In fact, the industry has performed so well that there have been an awful lot of new entrants into the bridging market, each looking to compete for a slice of the bridging pie by trying to find new ways to design and price loans.
Brokers and their clients have been the obvious beneficiaries here, with a level of choice that would have been simply unimaginable just a few years ago.
There’s no shortage of liquidity within the industry, with plenty of lenders sitting on cash that they are very keen to lend out to the right clients. As a result, so long as the deal makes sense, brokers generally won’t struggle to find a lender keen to take the case on.
This has only been exacerbated by the fact that the market has slowed down a little over the summer, due to a combination of the typical seasonality of the market and the end of the stamp duty holiday.
The fact that there has been less business available has only made lender competition keener, increasing the amount of price matching going on.
Brokers and their clients have honestly never had it this good.
Growing confidence
What’s certainly been evident over the last few months, from borrowers looking for both bridging and development loans, has been a renewed sense of confidence.
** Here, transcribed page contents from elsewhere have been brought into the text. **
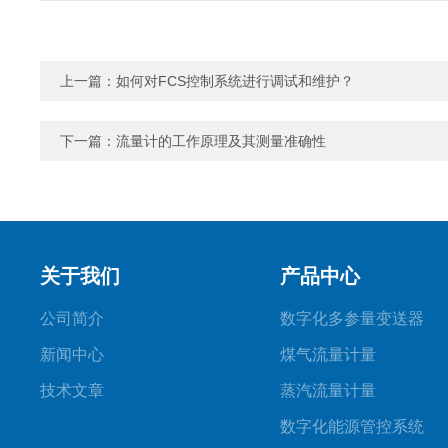
上一篇：
如何对FCS控制系统进行调试和维护？
下一篇：
流量计的工作原理及其测量准确性
关于我们
产品中心
公司简介
数字化多参量变送器
新闻中心
煤气流量计量
技术文章
蒸汽流量计量
数字化能源管控系统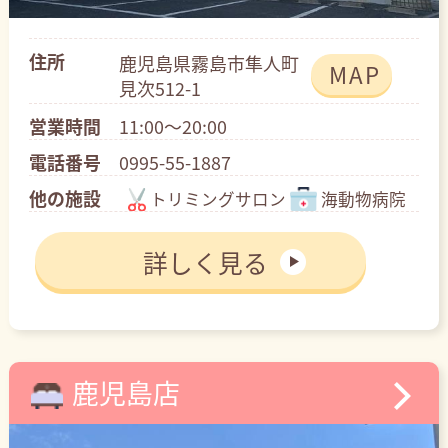
住所
鹿児島県霧島市隼人町
MAP
見次512-1
営業時間
11:00～20:00
電話番号
0995-55-1887
他の施設
トリミングサロン
海動物病院
詳しく見る
鹿児島店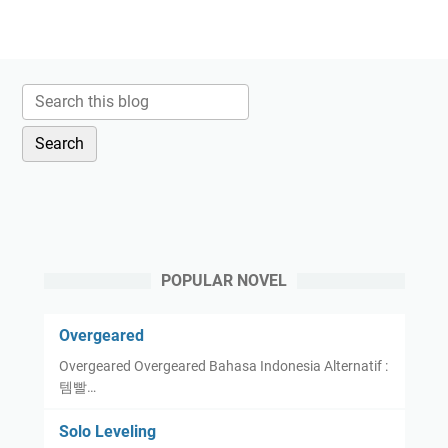
POPULAR NOVEL
Overgeared
Overgeared Overgeared Bahasa Indonesia Alternatif :
템빨…
Solo Leveling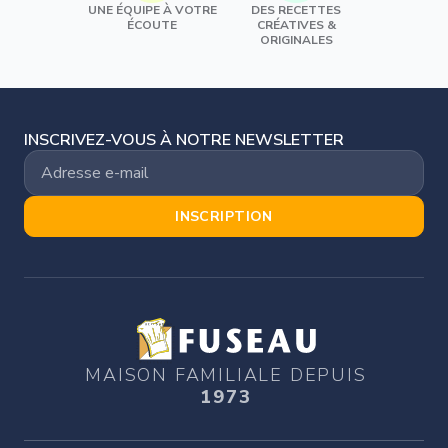
UNE ÉQUIPE À VOTRE
DES RECETTES
ÉCOUTE
CRÉATIVES &
ORIGINALES
INSCRIVEZ-VOUS À NOTRE NEWSLETTER
INSCRIPTION
MAISON FAMILIALE DEPUIS
1973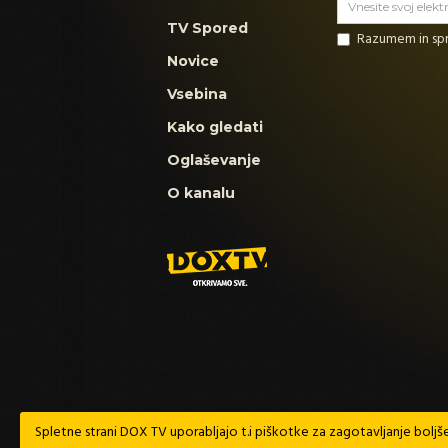
TV Spored
Razumem in s
Novice
Vsebina
Kako gledati
Oglaševanje
O kanalu
Spletne strani DOX TV uporabljajo t.i piškotke za zagotavljanje boljše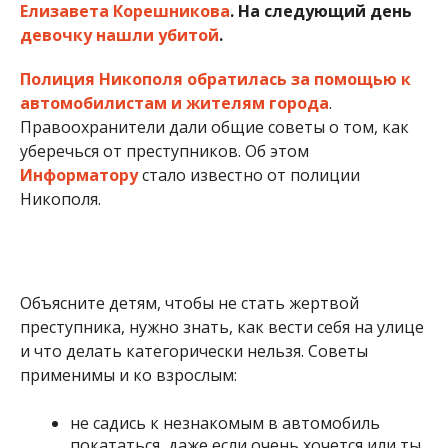
Елизавета Корешникова
. На следующий день
девочку нашли убитой
.
Полиция Никополя обратилась за помощью к
автомобилистам и жителям города
.
Правоохранители дали общие советы о том, как
уберечься от преступников. Об этом
Информатору
стало известно от полиции
Никополя.
Объясните детям, чтобы не стать жертвой
преступника, нужно знать, как вести себя на улице
и что делать категорически нельзя. Советы
применимы и ко взрослым:
не садись к незнакомым в автомобиль
покататься, даже если очень хочется или ты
There were plenty of investors who had spotted opportunities and projects which they believed in, but they understandably put the brakes on as a result of the pandemic.
They might have believed that a refurb or a new development would usually deliver capital appreciation of say 5-10% in normal times, but these were far from normal times and so they held off.
That has shifted somewhat though, with a renewed sense of confidence about the property market meaning they are proceeding with those projects.
I’ve already started seeing a noticeable upturn in business over the last few weeks too as the summer has drawn to a close, suggesting that the levels of activity seen in the bridging market are likely to kick up a notch in the months ahead.
Who do you trust?
Brokers in the bridging market will no doubt be hearing from lenders on a weekly basis, trumpeting new low rates or revised criteria in that ongoing battle for business, but one thing that has always been clear to me during my career has been the importance of trust.
Brokers want to do the best for their client, and that means far more than simply pointing to a low rate, particularly when the deal on offer comes from a lender with little to no track record.
Property investors view their brokers as trusted allies, who can not only find the finance needed at a competitive price, but also ensure that the funding is delivered swiftly and without any hiccups.
That’s why brokers want to work with lenders who they can rely on, who they can trust to live up to their word and deliver. That trust doesn’t come overnight ‒ it’s something built up over years, from completing a host of successful cases with an individual broker, and it takes a lot of work to ensure a strong relationship between the broker and the lender.
I’ve seen a lot of people come and go in this industry, and seen all sorts of ups and downs for the property market.
It’s why I’m confident that the prospects for bridging are good, and not just in the short-term, but also certain that it’s the lenders who put value on building real, long-standing relationships with advisers who will continue to stand out, even in the incredibly competitive market we have today.